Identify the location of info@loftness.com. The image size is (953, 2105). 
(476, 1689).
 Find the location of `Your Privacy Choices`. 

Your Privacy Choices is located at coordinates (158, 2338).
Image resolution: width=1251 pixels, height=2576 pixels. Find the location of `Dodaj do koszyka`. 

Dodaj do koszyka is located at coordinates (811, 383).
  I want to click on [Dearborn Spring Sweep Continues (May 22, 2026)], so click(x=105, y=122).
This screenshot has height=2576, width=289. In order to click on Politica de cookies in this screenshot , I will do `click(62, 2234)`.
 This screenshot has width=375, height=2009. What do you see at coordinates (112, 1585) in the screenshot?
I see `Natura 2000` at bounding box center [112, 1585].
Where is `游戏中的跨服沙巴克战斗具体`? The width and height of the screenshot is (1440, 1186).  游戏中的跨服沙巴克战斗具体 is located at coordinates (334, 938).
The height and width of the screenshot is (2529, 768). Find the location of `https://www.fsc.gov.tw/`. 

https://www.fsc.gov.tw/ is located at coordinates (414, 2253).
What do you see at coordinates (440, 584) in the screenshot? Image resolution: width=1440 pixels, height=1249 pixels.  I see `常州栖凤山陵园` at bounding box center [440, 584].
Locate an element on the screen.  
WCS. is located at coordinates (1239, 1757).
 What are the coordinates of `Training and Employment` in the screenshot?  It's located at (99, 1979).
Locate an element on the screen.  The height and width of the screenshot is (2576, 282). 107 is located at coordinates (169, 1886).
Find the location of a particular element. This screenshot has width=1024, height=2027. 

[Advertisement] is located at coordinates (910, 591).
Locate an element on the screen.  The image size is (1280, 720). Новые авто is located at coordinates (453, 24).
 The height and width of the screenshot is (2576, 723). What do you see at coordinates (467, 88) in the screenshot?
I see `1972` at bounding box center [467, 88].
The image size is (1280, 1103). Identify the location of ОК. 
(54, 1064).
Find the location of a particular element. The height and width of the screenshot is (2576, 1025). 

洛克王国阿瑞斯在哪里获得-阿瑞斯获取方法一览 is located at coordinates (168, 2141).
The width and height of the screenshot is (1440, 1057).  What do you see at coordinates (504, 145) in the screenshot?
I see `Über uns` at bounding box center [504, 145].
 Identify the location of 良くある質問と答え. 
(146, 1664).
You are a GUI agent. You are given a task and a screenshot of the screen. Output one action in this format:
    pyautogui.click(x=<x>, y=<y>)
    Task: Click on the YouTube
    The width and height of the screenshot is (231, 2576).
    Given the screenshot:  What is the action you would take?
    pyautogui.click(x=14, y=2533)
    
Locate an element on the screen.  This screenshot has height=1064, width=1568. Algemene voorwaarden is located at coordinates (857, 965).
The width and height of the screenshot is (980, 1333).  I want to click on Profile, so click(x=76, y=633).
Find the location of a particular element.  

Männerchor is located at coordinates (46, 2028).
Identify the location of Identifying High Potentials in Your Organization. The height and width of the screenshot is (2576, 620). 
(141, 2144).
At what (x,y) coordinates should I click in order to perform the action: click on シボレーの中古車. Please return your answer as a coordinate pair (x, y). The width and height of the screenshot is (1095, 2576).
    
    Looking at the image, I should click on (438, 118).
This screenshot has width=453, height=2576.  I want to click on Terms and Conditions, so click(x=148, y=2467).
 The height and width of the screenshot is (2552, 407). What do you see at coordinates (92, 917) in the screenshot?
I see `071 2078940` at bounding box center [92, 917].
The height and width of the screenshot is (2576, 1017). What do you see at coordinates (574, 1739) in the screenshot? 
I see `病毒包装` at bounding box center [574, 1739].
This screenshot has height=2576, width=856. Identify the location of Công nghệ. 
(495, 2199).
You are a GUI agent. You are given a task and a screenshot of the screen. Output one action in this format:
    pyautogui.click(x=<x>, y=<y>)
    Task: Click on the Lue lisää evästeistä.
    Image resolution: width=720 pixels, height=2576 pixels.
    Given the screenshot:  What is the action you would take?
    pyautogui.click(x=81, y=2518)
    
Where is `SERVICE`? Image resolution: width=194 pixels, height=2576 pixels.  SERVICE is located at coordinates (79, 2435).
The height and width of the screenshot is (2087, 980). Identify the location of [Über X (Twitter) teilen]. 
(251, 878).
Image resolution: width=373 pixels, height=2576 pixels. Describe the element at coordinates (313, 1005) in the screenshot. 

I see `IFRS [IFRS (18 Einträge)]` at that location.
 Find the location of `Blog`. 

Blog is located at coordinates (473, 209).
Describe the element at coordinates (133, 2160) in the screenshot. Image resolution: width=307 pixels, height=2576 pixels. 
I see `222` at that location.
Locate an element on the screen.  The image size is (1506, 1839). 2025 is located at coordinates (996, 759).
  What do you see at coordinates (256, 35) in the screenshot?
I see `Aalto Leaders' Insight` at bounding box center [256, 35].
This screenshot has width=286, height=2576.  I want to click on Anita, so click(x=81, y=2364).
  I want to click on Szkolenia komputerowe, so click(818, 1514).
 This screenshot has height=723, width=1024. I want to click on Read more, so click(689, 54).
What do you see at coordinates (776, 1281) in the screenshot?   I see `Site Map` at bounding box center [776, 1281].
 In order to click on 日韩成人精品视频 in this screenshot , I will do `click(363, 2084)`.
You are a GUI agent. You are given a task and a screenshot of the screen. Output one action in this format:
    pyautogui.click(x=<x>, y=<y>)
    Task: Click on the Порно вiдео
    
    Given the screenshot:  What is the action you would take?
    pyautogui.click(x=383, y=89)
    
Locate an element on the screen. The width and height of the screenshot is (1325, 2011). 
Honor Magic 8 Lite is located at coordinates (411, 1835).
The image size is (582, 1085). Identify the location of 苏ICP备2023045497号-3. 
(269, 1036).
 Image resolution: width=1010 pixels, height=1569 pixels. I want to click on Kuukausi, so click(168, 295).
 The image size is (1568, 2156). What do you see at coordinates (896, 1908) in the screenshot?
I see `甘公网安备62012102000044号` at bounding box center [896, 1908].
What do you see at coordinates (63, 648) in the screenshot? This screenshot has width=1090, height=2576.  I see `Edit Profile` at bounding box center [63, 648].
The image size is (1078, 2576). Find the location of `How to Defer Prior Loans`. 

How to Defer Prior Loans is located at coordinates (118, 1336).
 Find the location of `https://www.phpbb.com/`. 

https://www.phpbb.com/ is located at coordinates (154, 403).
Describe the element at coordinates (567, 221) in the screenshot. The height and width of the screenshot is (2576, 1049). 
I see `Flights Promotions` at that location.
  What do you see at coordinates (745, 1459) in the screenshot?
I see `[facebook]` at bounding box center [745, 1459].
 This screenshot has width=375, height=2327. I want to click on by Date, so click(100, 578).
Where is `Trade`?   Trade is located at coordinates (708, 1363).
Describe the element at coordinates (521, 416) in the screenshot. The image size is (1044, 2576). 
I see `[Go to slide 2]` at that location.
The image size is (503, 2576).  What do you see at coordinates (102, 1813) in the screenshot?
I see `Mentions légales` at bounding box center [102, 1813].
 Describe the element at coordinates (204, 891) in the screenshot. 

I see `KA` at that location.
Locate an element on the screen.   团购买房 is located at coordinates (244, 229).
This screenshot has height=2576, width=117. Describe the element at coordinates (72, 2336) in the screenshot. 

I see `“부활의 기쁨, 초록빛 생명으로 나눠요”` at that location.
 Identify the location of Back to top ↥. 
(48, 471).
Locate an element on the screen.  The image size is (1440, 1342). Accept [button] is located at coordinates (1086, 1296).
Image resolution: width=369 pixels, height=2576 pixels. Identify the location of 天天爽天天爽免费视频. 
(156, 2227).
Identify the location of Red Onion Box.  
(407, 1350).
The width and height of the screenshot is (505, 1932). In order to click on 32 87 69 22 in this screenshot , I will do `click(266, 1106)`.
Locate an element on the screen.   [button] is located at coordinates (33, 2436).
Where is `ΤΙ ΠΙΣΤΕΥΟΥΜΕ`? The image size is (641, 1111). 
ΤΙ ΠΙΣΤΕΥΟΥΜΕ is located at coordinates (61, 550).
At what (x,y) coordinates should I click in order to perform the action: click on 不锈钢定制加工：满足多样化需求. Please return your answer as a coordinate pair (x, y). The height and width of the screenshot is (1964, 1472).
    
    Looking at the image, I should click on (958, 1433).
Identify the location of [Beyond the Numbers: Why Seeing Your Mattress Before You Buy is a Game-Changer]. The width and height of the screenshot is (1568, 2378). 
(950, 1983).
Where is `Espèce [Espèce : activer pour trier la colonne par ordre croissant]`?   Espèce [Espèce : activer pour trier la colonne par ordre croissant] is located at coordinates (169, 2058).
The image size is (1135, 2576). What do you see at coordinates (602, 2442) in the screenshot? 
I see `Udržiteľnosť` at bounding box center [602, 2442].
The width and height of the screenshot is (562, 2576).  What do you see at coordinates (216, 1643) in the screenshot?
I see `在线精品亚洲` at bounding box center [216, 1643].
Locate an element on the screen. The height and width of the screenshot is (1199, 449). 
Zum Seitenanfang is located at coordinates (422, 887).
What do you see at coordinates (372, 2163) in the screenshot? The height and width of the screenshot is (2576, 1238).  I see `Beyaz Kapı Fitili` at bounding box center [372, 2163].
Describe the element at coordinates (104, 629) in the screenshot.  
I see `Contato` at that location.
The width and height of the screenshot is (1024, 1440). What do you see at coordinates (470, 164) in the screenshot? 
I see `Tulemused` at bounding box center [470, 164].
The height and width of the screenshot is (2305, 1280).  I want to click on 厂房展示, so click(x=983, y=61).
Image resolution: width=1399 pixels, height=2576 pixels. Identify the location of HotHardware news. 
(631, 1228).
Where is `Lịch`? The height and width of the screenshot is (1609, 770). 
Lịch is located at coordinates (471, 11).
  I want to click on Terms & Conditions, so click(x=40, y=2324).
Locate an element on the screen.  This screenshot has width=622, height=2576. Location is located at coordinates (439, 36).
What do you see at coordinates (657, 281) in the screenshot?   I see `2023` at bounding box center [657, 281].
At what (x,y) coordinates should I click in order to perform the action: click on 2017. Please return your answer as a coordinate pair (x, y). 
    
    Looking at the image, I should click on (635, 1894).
___
The task
Wherever a line contains the string "button", copy that line from the data.

Answer
Locate an element on the screen.  The image size is (1440, 1342). Accept [button] is located at coordinates (1086, 1296).
Locate an element on the screen.   [button] is located at coordinates (33, 2436).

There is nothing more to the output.